[Saved data entries]
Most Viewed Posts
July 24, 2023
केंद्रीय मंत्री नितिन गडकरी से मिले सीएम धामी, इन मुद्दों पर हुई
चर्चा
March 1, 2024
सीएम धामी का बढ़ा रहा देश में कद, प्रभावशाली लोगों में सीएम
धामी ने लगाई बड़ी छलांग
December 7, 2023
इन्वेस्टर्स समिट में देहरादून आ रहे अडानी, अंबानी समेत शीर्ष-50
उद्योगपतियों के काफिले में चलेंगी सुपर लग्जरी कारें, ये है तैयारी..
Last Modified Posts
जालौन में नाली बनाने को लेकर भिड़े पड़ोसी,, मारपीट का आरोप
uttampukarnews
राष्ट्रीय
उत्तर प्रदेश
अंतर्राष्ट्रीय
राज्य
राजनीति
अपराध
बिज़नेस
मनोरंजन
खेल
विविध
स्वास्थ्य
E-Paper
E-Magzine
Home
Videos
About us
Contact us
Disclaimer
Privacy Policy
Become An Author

==

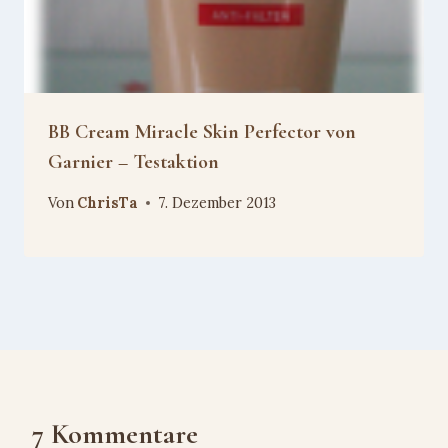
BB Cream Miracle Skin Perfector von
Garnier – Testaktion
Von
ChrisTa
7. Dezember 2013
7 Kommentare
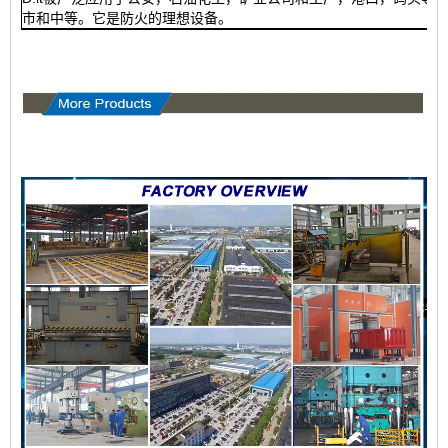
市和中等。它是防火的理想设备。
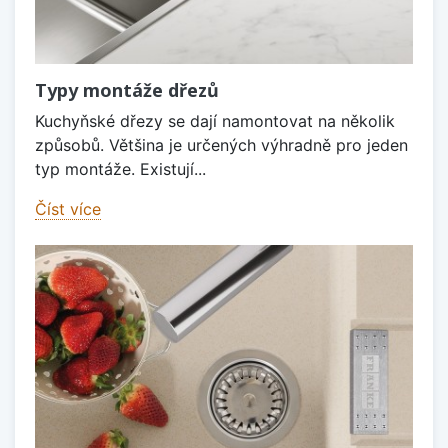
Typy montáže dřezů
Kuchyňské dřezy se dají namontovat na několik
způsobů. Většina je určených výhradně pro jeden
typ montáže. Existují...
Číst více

WORK ITEM -> Please give again the lines above between the line holding "December 7, 2023" and the line holding "Become An Author", inclusive, exactly as they are and with nothing added.

REPLY TO THE TASK ->
December 7, 2023
इन्वेस्टर्स समिट में देहरादून आ रहे अडानी, अंबानी समेत शीर्ष-50
उद्योगपतियों के काफिले में चलेंगी सुपर लग्जरी कारें, ये है तैयारी..
Last Modified Posts
जालौन में नाली बनाने को लेकर भिड़े पड़ोसी,, मारपीट का आरोप
uttampukarnews
राष्ट्रीय
उत्तर प्रदेश
अंतर्राष्ट्रीय
राज्य
राजनीति
अपराध
बिज़नेस
मनोरंजन
खेल
विविध
स्वास्थ्य
E-Paper
E-Magzine
Home
Videos
About us
Contact us
Disclaimer
Privacy Policy
Become An Author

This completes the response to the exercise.